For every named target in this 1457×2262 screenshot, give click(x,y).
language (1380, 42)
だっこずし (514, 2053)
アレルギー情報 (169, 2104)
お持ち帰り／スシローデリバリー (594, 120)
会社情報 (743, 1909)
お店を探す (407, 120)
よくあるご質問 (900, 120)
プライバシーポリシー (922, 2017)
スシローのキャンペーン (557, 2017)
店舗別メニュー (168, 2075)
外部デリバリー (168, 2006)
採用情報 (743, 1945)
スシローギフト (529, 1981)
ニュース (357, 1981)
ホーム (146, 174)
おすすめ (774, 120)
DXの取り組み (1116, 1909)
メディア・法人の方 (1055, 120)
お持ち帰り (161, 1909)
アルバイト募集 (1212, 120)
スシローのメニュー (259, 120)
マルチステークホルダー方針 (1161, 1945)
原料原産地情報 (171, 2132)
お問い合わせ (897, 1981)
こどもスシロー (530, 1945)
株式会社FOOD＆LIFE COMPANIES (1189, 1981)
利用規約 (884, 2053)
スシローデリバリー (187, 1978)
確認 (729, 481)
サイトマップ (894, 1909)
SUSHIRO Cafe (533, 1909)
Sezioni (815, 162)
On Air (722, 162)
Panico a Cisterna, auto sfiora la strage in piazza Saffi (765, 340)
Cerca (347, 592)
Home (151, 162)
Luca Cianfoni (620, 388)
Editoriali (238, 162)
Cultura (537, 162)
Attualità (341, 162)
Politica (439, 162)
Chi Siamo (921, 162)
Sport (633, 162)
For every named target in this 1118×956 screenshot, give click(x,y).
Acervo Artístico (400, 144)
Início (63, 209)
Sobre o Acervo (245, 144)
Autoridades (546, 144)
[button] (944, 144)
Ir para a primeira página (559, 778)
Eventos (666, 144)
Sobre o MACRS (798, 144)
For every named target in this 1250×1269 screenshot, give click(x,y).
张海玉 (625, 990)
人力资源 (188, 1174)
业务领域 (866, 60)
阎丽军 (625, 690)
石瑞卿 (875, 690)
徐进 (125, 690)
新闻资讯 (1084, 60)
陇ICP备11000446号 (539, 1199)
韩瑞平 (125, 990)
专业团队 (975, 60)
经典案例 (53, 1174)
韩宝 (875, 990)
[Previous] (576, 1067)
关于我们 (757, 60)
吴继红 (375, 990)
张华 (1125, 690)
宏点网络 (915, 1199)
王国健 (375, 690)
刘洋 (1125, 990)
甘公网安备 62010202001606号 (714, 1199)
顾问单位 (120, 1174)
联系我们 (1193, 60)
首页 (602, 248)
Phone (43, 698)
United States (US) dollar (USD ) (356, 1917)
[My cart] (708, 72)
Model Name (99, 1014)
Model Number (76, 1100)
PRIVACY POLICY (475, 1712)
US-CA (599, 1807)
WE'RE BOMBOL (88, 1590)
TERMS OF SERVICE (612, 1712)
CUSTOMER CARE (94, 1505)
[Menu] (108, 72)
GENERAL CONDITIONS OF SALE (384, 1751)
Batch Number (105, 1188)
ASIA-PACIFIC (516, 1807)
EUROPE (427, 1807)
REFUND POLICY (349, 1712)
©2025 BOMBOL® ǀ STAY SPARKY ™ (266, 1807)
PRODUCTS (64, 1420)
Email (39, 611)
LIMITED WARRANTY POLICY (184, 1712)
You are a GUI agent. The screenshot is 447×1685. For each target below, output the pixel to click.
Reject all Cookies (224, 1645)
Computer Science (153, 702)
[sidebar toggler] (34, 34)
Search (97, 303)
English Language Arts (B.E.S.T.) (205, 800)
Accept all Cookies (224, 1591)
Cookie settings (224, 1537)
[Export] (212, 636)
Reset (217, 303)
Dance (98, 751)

▬▬▬

§ **WHAT YOU SHOULD DO**:
Every line of the listing above that contains "POLICY" is to be copied.

§ **SOLUTION TO THE PROBLEM**:
PRIVACY POLICY (475, 1712)
REFUND POLICY (349, 1712)
LIMITED WARRANTY POLICY (184, 1712)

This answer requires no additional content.